::: ENTRIES PROVIDED :::

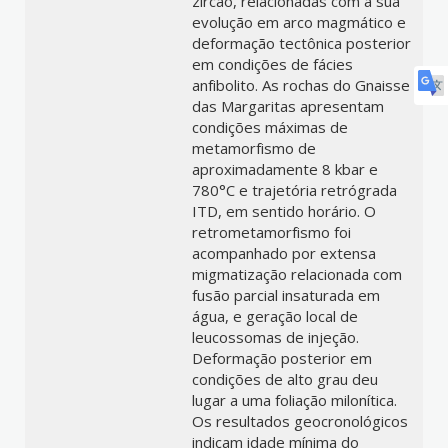
zircão, relacionadas com a sua
evolução em arco magmático e
deformação tectônica posterior
em condições de fácies
anfibolito. As rochas do Gnaisse
das Margaritas apresentam
condições máximas de
metamorfismo de
aproximadamente 8 kbar e
780°C e trajetória retrógrada
ITD, em sentido horário. O
retrometamorfismo foi
acompanhado por extensa
migmatização relacionada com
fusão parcial insaturada em
água, e geração local de
leucossomas de injeção.
Deformação posterior em
condições de alto grau deu
lugar a uma foliação milonítica.
Os resultados geocronológicos
indicam idade mínima do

:::

## ACTION ITEM
Take the lines from the first line of the entries through the line with "ITD, em sentido horário. O", inclusive, and give them again exactly, minus any pictures.

## WRITTEN RESPONSE
zircão, relacionadas com a sua
evolução em arco magmático e
deformação tectônica posterior
em condições de fácies
anfibolito. As rochas do Gnaisse
das Margaritas apresentam
condições máximas de
metamorfismo de
aproximadamente 8 kbar e
780°C e trajetória retrógrada
ITD, em sentido horário. O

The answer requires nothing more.